Corp. to endow chair for Richard



Former Provost Alison Richard may be going to Cambridge, but members of the Yale Corporation have ensured that she will remain in New Haven, at least in name.

Corporation members will endow a professorship in honor of Richard, who stepped down Jan. 1 to become vice-chancellor of the University of Cambridge. Richard served as provost for nearly nine years and was the Franklin Muzzy Crosby Professor of the Human Environment. Within a few months, a professor’s title will bear Richard’s name, Yale President Richard Levin said. Corporation members have not yet decided which department will receive the professorship.

Past and present members of the Corporation contributed $2.5 million to endow the professorship, Levin said.

Levin said professors usually endow their own chairs, but the Corporation decided that naming a professorship after Richard seemed like a fitting tribute for the former professor and provost.

“Alison Richard was an extraordinary citizen of this University for 30 years and a distinguished provost for almost nine,” Levin said. “It seemed appropriate to acknowledge her contribution with a special recognition.”

Corporation Member Janet Yellen GRD ’71 said endowing a professorship is a meaningful and appropriate way to thank Richard.
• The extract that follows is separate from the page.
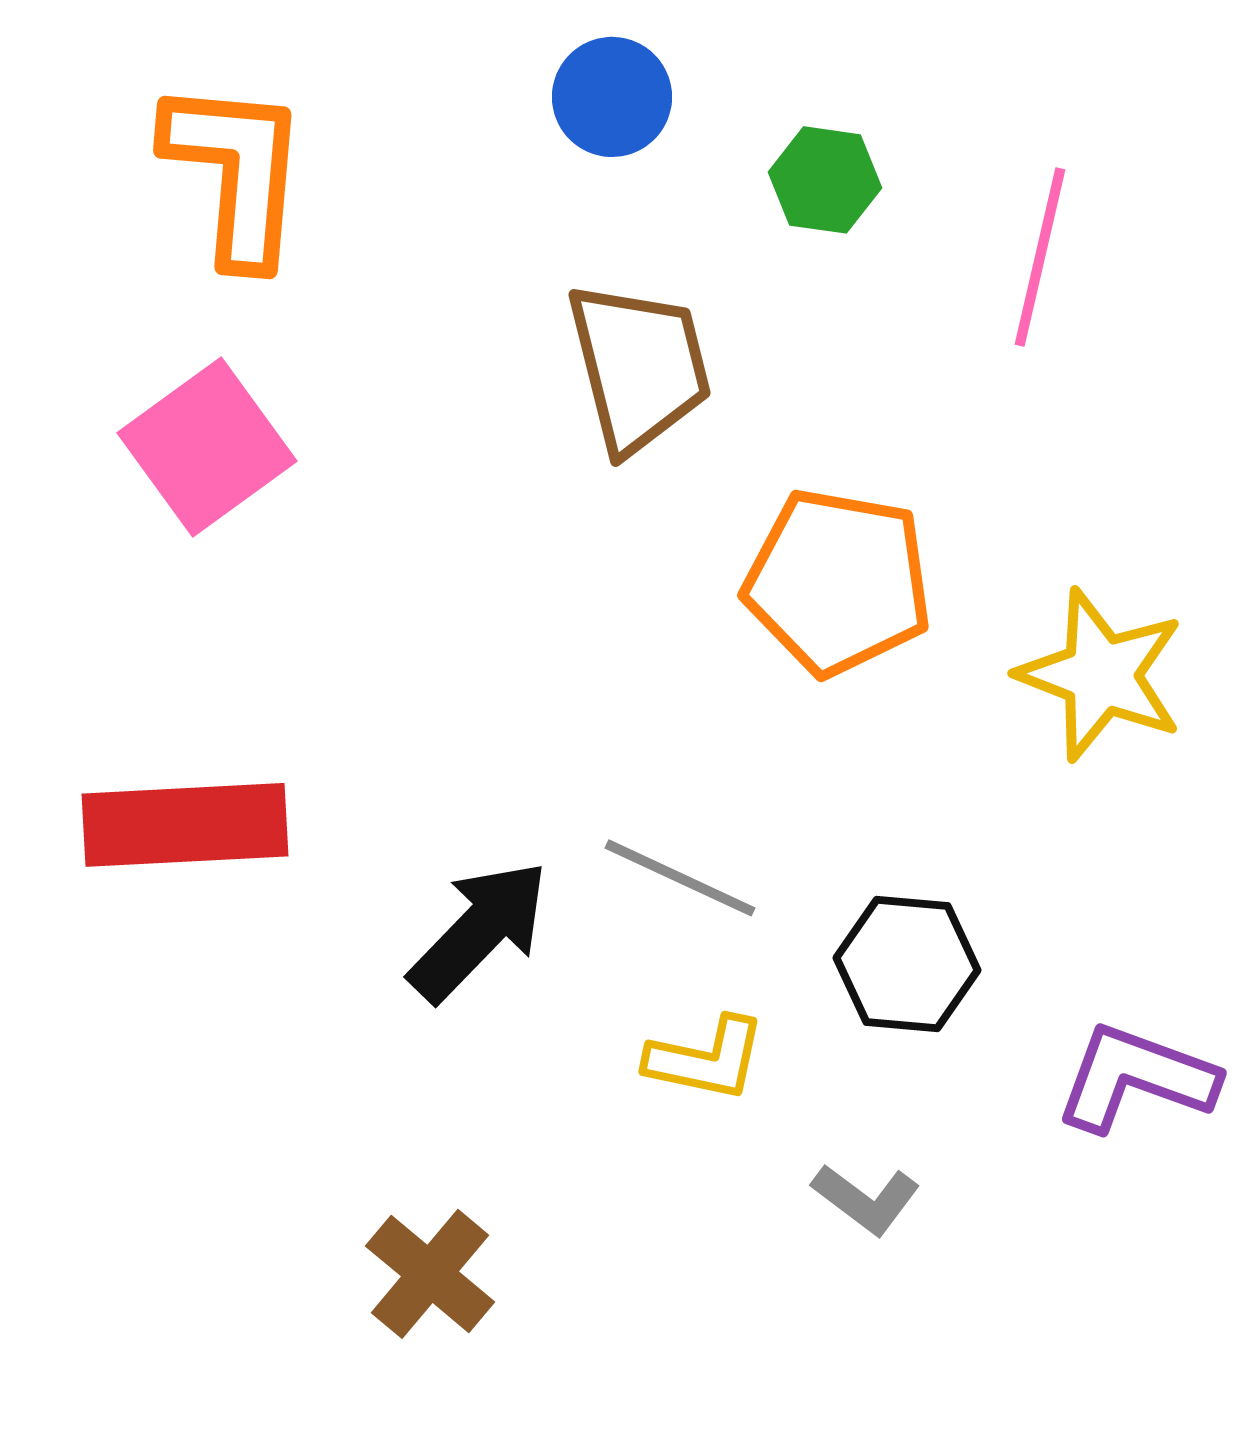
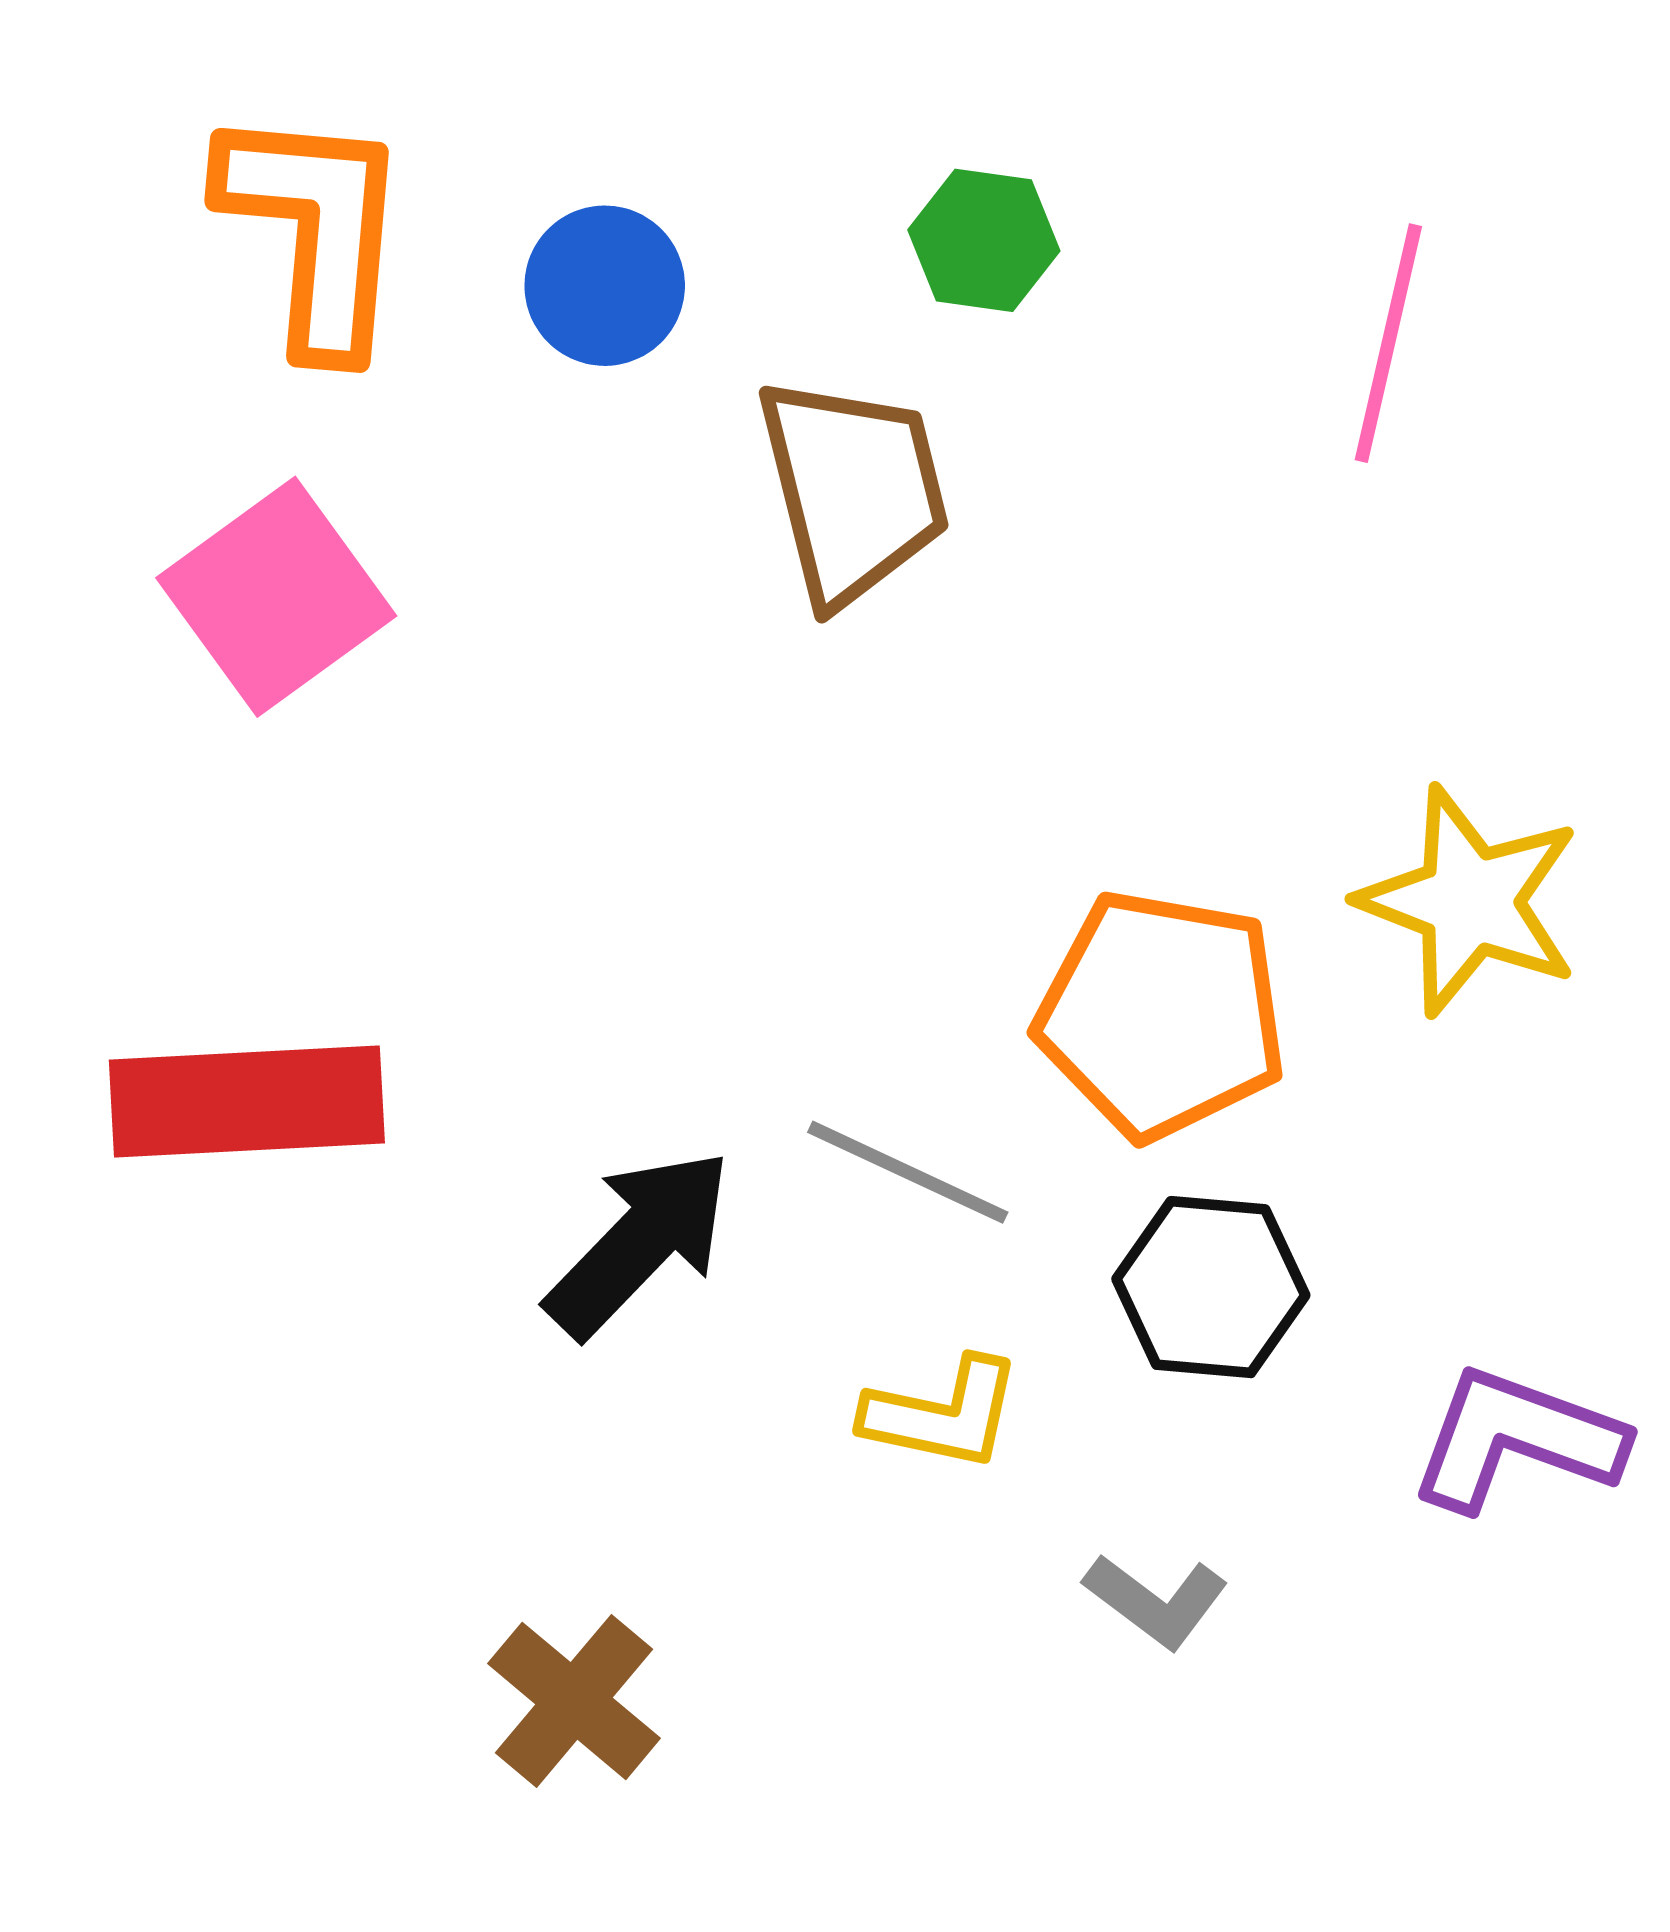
blue circle: (612, 97) -> (605, 286), moved
green hexagon: (825, 180) -> (984, 240), moved
orange pentagon: (838, 582) -> (1161, 1015), moved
“The Corporation and the University are really indebted to Alison Richard for the contributions she has made,” Yellen said. “She’s been a distinguished provost and the trustees wanted to find a way to recognize her extensive service and contributions to the University.”

Richard, who will assume the helm at Cambridge Oct. 1, is in Madagascar where she conducts research on lemurs. She was not available for comment.

History professor emeritus Gaddis Smith, a scholar of Yale history, said it is unusual to endow a professorship after a provost, though there are some chairs named after former presidents.

“Most of the time, the position of provost is the most thankless one in the university,” Smith said.

Smith said the provost is often thought of as one who often says “no” to programs and renovations because of budget constraints. But Richard, who has been noted for balancing Yale’s budget while supporting many programs, managed to gain widespread popularity, Smith said.

“It’s a well-deserved tribute,” he said.

Richard’s name is not the only thing that will remain at the University. Levin said a portrait of Richard will be commissioned to hang in the new provost’s office at 1 Hillhouse Ave.

Levin announced the endowed chair and portrait at a gala reception for Richard last month. Smith said faculty members received the news enthusiastically and would have given it a standing ovation had they not already been standing.